* **Exercise aim**
In the data below, find every line with the string "footer" and pull it out.

━━━━

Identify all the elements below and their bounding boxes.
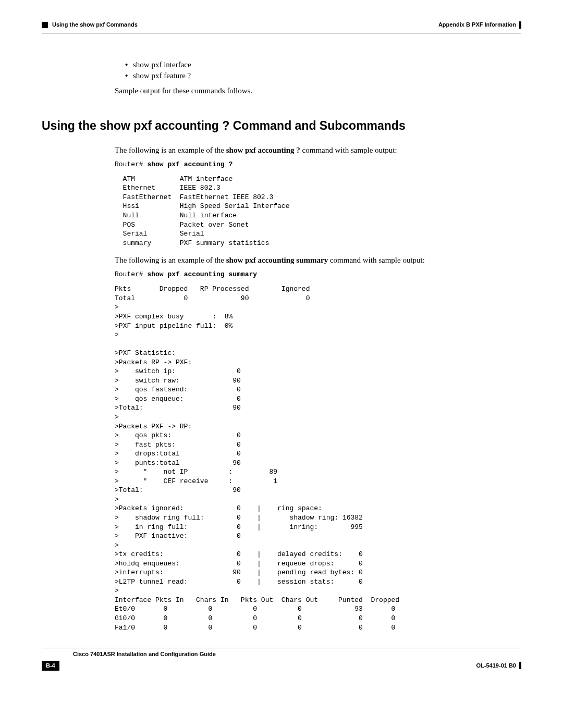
prompt2-command: show pxf accounting summary [147, 270, 257, 278]
prompt2-text: Router# [115, 270, 147, 278]
header-marker-icon [42, 22, 48, 28]
para1-suffix: command with sample output: [300, 146, 397, 154]
bullet-item: show pxf feature ? [125, 70, 521, 81]
output-block-2: Pkts Dropped RP Processed Ignored Total … [115, 285, 521, 632]
page-header: Using the show pxf Commands Appendix B P… [42, 21, 521, 29]
router-prompt-2: Router# show pxf accounting summary [115, 270, 521, 279]
doc-id: OL-5419-01 B0 [476, 662, 516, 670]
bullet-item: show pxf interface [125, 59, 521, 70]
para2-command: show pxf accounting summary [226, 256, 328, 264]
example-intro-1: The following is an example of the show … [115, 145, 521, 156]
sample-output-note: Sample output for these commands follows… [115, 85, 521, 96]
footer-guide-title: Cisco 7401ASR Installation and Configura… [73, 650, 521, 658]
section-heading: Using the show pxf accounting ? Command … [42, 117, 521, 134]
header-bar-icon [519, 21, 521, 29]
page-footer: B-4 OL-5419-01 B0 [42, 661, 521, 671]
output-block-1: ATM ATM interface Ethernet IEEE 802.3 Fa… [115, 175, 521, 248]
router-prompt-1: Router# show pxf accounting ? [115, 160, 521, 169]
command-bullets: show pxf interface show pxf feature ? [115, 59, 521, 81]
para1-prefix: The following is an example of the [115, 146, 226, 154]
prompt1-command: show pxf accounting ? [147, 161, 232, 168]
header-left: Using the show pxf Commands [42, 21, 138, 29]
page-number-badge: B-4 [42, 661, 59, 671]
para1-command: show pxf accounting ? [226, 146, 300, 154]
para2-suffix: command with sample output: [328, 256, 425, 264]
example-intro-2: The following is an example of the show … [115, 255, 521, 266]
footer-right: OL-5419-01 B0 [476, 662, 521, 670]
para2-prefix: The following is an example of the [115, 256, 226, 264]
header-right: Appendix B PXF Information [438, 21, 521, 29]
main-content: show pxf interface show pxf feature ? Sa… [115, 59, 521, 632]
header-rule [42, 33, 521, 33]
footer-bar-icon [519, 662, 521, 669]
footer-rule [42, 648, 521, 648]
prompt1-text: Router# [115, 161, 147, 168]
header-left-text: Using the show pxf Commands [52, 21, 138, 29]
header-right-text: Appendix B PXF Information [438, 21, 516, 29]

━━━━

* **Answer space**
footer-guide-title: Cisco 7401ASR Installation and Configura… [73, 650, 521, 658]
page-footer: B-4 OL-5419-01 B0 [42, 661, 521, 671]
footer-right: OL-5419-01 B0 [476, 662, 521, 670]
footer-bar-icon [519, 662, 521, 669]
footer-rule [42, 648, 521, 648]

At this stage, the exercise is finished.